Photo: Kelly Rossiter
Prep time: 10 minutes
Total time: 45-50 minutes
Yields: 4 servings
- 1/4 plus 1/3 cup extra virgin olive oil
- 5 cloves garlic minced
- 1/2 cup fresh basil, shredded
- 6 cups cubed or torn day-old bread
- 2 28-ounce cans good, quality whole tomatoes in juice
- 2 1/2 cups water
- 10 fresh sage leaves
- In a large soup pot, pour 1/4 cup of the olive oil and gently turn the pan so that the oil coats the bottom; heat over medium heat. When the oil is warm, add your garlic and sauté for a bit but don’t let it get brown.
- Add the basil and stir, then add the cubed bread plus some (at least a 1/2 teaspoon) salt and several good grinds of black pepper. When the bread is oiled and a bit toasted, add the tomatoes and their juices. Roughly mash the whole tomatoes against the side of the pot with a wooden spoon.

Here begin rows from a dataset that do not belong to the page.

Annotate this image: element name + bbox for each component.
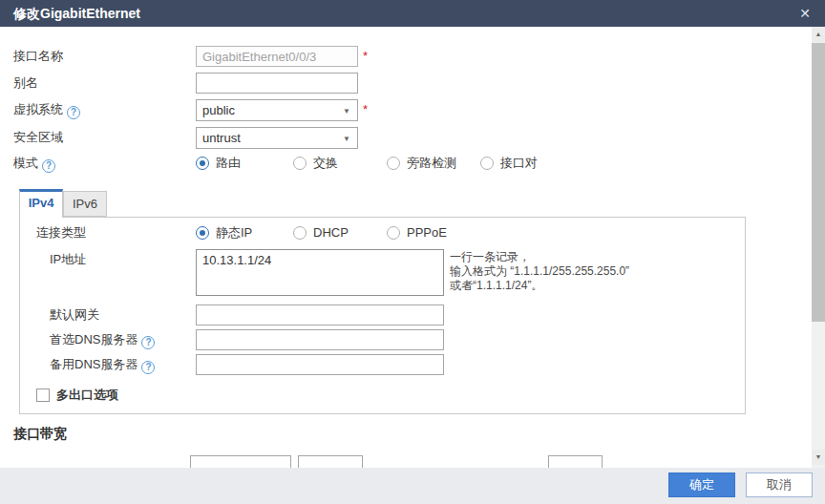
help-icon[interactable]: ?: [141, 361, 155, 374]
security-zone-select[interactable]: untrust ▼: [196, 127, 358, 149]
secondary-dns-field[interactable]: [196, 354, 444, 375]
chevron-down-icon: ▼: [343, 101, 350, 121]
virtual-system-select[interactable]: public ▼: [196, 99, 358, 121]
scroll-down-icon[interactable]: ▼: [812, 450, 825, 465]
dialog-title: 修改GigabitEthernet: [13, 0, 140, 27]
radio-route[interactable]: [196, 157, 209, 170]
close-icon[interactable]: ✕: [794, 0, 815, 27]
scrollbar-thumb[interactable]: [812, 43, 825, 322]
primary-dns-label: 首选DNS服务器?: [50, 329, 155, 350]
alias-label: 别名: [13, 73, 38, 94]
connection-type-label: 连接类型: [36, 222, 86, 243]
required-asterisk: *: [363, 50, 368, 63]
dialog-footer: 确定 取消: [0, 468, 825, 504]
cancel-button[interactable]: 取消: [746, 472, 813, 497]
radio-bypass[interactable]: [387, 157, 400, 170]
virtual-system-value: public: [202, 103, 235, 117]
mode-label: 模式?: [13, 153, 55, 174]
chevron-down-icon: ▼: [343, 129, 350, 149]
security-zone-label: 安全区域: [13, 127, 63, 148]
tab-ipv4[interactable]: IPv4: [19, 189, 63, 218]
help-icon[interactable]: ?: [67, 106, 80, 119]
conn-option-dhcp[interactable]: DHCP: [293, 224, 349, 242]
primary-dns-field[interactable]: [196, 329, 444, 350]
ip-address-label: IP地址: [50, 249, 86, 270]
radio-switch[interactable]: [293, 157, 307, 170]
bandwidth-section-title: 接口带宽: [13, 426, 67, 443]
mode-option-switch[interactable]: 交换: [293, 155, 338, 172]
conn-option-pppoe[interactable]: PPPoE: [387, 224, 447, 242]
multi-exit-checkbox[interactable]: [36, 388, 50, 402]
scroll-up-icon[interactable]: ▲: [812, 27, 825, 42]
tab-ipv6[interactable]: IPv6: [63, 191, 107, 217]
radio-interface-pair[interactable]: [480, 157, 494, 170]
security-zone-value: untrust: [202, 131, 241, 145]
help-icon[interactable]: ?: [141, 336, 155, 349]
ok-button[interactable]: 确定: [668, 472, 735, 497]
default-gateway-label: 默认网关: [50, 304, 99, 326]
dialog-titlebar: 修改GigabitEthernet ✕: [0, 0, 825, 27]
default-gateway-field[interactable]: [196, 304, 444, 326]
ip-address-hint: 一行一条记录， 输入格式为 “1.1.1.1/255.255.255.0” 或者…: [450, 250, 629, 293]
secondary-dns-label: 备用DNS服务器?: [50, 354, 155, 375]
multi-exit-label: 多出口选项: [56, 386, 118, 405]
radio-dhcp[interactable]: [293, 226, 307, 240]
radio-pppoe[interactable]: [387, 226, 400, 240]
interface-name-field: [196, 46, 358, 67]
mode-option-bypass[interactable]: 旁路检测: [387, 155, 456, 172]
radio-static-ip[interactable]: [196, 226, 209, 240]
vertical-scrollbar[interactable]: ▲ ▼: [812, 27, 825, 468]
virtual-system-label: 虚拟系统?: [13, 99, 80, 120]
required-asterisk: *: [363, 103, 368, 116]
interface-name-label: 接口名称: [13, 46, 63, 67]
mode-option-route[interactable]: 路由: [196, 155, 241, 172]
modify-interface-dialog: 修改GigabitEthernet ✕ 接口名称 * 别名 虚拟系统? publ…: [0, 0, 825, 504]
help-icon[interactable]: ?: [42, 159, 55, 173]
alias-field[interactable]: [196, 73, 358, 94]
mode-option-interface-pair[interactable]: 接口对: [480, 155, 538, 172]
ip-address-textarea[interactable]: 10.13.1.1/24: [196, 249, 444, 296]
conn-option-static-ip[interactable]: 静态IP: [196, 224, 252, 242]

- Once this has all cooked together some, taste and add more salt if needed. Then, add water (about 2 and 1/2 cups) to get a thick but not super thick consistency. Simmer for a while, about 40 minutes, stirring regularly.
- In the meantime, make the sage oil by heating the remaining 1/3 cups of oil in a small pan over medium-high heat. When it's quite hot, add all the sage and remove from heat. Let steep for about 20 minutes. Carefully remove the whole leaves for garnish and strain the oil through a fine mesh sieve. When the soup is ready, ladle into bowls and drizzle some of the strained oil over each. Garnish with a fried sage leaf and serve.